2. `// TODO: add a variant of eachTerminalSuccessor() that visits _all_ successors, not just those that are direct successors for normal control-flow ordering.` - The current implementation uses `mapTerminalSuccessors` which may not visit all successors in all cases.

## Example

### Fixture: `extend-scopes-if.js`

**Input:**
```javascript
function foo(a, b, c) {
  let x = [];
  if (a) {
    if (b) {
      if (c) {
        x.push(0);  // Mutation of x ends here (instruction 12-13)
      }
    }
  }
  if (x.length) {  // instruction 16
    return x;
  }
  return null;
}
```

**Before AlignReactiveScopesToBlockScopesHIR:**
```
x$23_@0[1:13]  // Scope range 1-13
```
The scope for `x` ends at instruction 13 (inside the innermost if block).

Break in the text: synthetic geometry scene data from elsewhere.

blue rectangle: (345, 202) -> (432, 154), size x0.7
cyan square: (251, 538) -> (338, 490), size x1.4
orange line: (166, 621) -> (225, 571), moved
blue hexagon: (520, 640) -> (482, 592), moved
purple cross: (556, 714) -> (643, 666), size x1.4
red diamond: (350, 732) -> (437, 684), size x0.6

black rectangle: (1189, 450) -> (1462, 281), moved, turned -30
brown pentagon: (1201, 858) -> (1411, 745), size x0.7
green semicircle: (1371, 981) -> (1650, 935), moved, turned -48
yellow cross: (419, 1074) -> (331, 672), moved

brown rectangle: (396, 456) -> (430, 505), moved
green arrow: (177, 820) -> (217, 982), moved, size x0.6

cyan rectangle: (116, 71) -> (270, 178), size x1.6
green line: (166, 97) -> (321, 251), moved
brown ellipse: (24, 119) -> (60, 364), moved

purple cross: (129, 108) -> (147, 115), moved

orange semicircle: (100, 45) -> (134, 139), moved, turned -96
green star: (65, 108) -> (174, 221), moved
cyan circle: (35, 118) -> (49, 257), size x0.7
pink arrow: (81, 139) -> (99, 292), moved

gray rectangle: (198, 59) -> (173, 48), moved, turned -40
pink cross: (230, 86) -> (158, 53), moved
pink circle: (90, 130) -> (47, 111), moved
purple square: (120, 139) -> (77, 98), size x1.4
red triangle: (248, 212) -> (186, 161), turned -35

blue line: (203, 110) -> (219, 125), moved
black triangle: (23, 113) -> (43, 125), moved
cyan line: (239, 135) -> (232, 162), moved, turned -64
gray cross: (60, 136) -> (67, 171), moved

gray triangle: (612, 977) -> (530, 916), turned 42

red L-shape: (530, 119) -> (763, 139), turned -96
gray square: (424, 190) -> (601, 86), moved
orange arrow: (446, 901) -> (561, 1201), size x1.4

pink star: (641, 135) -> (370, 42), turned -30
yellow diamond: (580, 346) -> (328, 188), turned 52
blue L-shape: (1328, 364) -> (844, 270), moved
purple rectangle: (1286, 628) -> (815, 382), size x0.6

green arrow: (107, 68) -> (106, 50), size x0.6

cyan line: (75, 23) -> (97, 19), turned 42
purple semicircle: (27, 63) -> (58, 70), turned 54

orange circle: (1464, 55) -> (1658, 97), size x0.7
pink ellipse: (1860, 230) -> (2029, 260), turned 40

**After AlignReactiveScopesToBlockScopesHIR:**
```
x$23_@0[1:16]  // Scope range extended to 1-16
```
The scope is extended to instruction 16 (the first instruction after all the nested if-blocks), aligning to the block scope boundary.

**Generated Code:**
```javascript
function foo(a, b, c) {
  const $ = _c(4);
  let x;
  if ($[0] !== a || $[1] !== b || $[2] !== c) {
    x = [];
    if (a) {
      if (b) {
        if (c) {
          x.push(0);
        }
      }
    }
    // Scope ends here, after ALL the if-blocks
    $[0] = a;
    $[1] = b;
    $[2] = c;
    $[3] = x;
  } else {
    x = $[3];
  }
  // Code outside the scope
  if (x.length) {
    return x;
  }
  return null;
}
```

The memoization block correctly wraps the entire nested if-structure, not just part of it.